E-books are not merely an ephemeral rendition of their print predecessors – they are a new medium, an altogether different reading experience. They offer several options, including hyperlinks within the e-book to web content and reference tools; embedded instant shopping and ordering; divergent, user-interactive, decision-driven plotlines; interaction with other e-books using Bluetooth or some other wireless standard; collaborative authoring, gaming and community activities; automatically or periodically updated content; multimedia capabilities; databases of bookmarks, records of reading habits, shopping habits, interaction with other readers, and plot-related decisions; automatic and embedded audio conversion and translation capabilities; full wireless piconetworking and scatternetworking capabilities, and more.

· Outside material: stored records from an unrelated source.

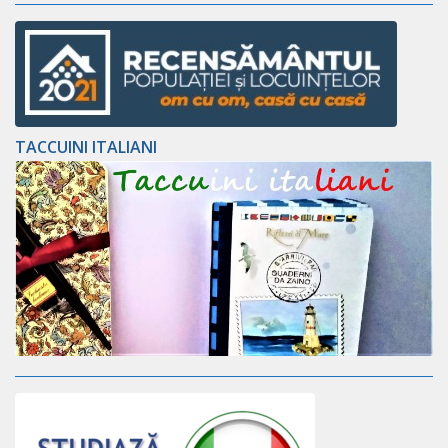
TACCUINI ITALIANI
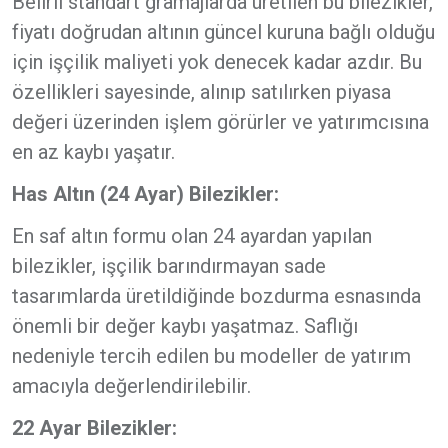
Belirli standart gramajlarda üretilen bu bilezikler,
fiyatı doğrudan altının güncel kuruna bağlı olduğu
için işçilik maliyeti yok denecek kadar azdır. Bu
özellikleri sayesinde, alınıp satılırken piyasa
değeri üzerinden işlem görürler ve yatırımcısına
en az kaybı yaşatır.
Has Altın (24 Ayar) Bilezikler:
En saf altın formu olan 24 ayardan yapılan
bilezikler, işçilik barındırmayan sade
tasarımlarda üretildiğinde bozdurma esnasında
önemli bir değer kaybı yaşatmaz. Saflığı
nedeniyle tercih edilen bu modeller de yatırım
amacıyla değerlendirilebilir.
22 Ayar Bilezikler:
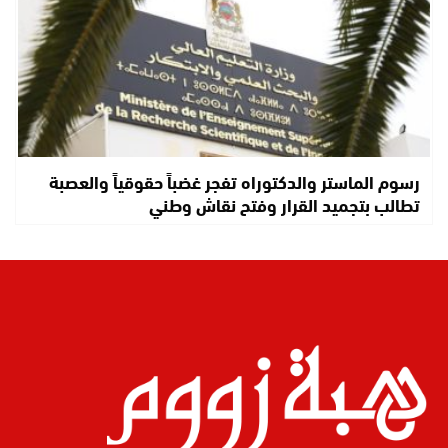
رسوم الماستر والدكتوراه تفجر غضباً حقوقياً والعصبة
تطالب بتجميد القرار وفتح نقاش وطني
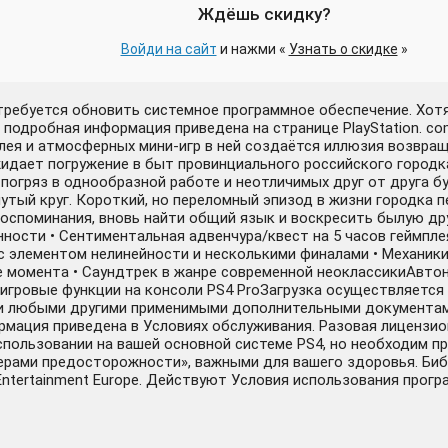
Ждёшь скидку?
Войди на сайт
и нажми «
Узнать о скидке
»
отребуется обновить системное программное обеспечение. Хот
 подробная информация приведена на странице PlayStation. co
лея и атмосферных мини-игр в ней создаётся иллюзия возвращ
идает погружение в быт провинциального российского городк
 погряз в однообразной работе и неотличимых друг от друга б
тый круг. Короткий, но переломный эпизод в жизни городка п
воспоминания, вновь найти общий язык и воскресить былую др
ности • Сентиментальная адвенчура/квест на 5 часов геймпле
 элементом нелинейности и несколькими финалами • Механики
ие момента • Саундтрек в жанре современной неоклассикиАвт
гровые функции на консоли PS4 ProЗагрузка осуществляется в
 и любыми другими применимыми дополнительными документами.
мация приведена в Условиях обслуживания. Разовая лицензионн
 использовании на вашей основной системе PS4, но необходим п
ами предосторожности», важными для вашего здоровья. Библиот
Entertainment Europe. Действуют Условия использования прогр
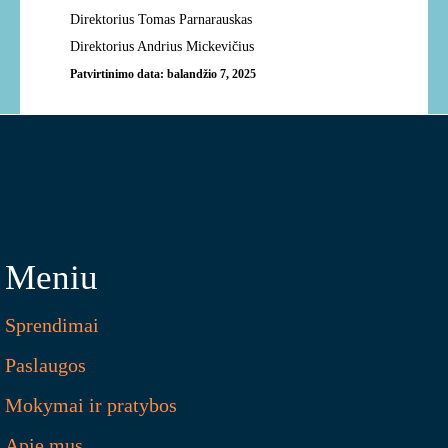
Direktorius Tomas Parnarauskas
Direktorius Andrius Mickevičius
Patvirtinimo data: balandžio 7, 2025
Meniu
Sprendimai
Paslaugos
Mokymai ir pratybos
Apie mus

E-books are a throwback to the days of the papyrus. The text is placed on one side of a series of connected “leaves”. Parchment, by comparison, was multi-paged, easily browseable, and printed on both sides of the leaf. It led to a revolution in publishing and, ultimately, to the print book. All these advances are now being reversed by the e-book. The e-book retains one innovation of the parchment – the hypertext. Early Jewish and Christian texts as well as Roman legal scholarship were inscribed or, later, printed, with numerous inter-textual links.

In the foreseeable future, “Book ATMs” placed in remote corners of the Earth would be able to print on demand (POD) any book selected from publishing backlists and front lists comprising millions of titles. Vanity publishers and self-publishing allow authors to overcome editorial barriers to entry and to bring out their work affordably.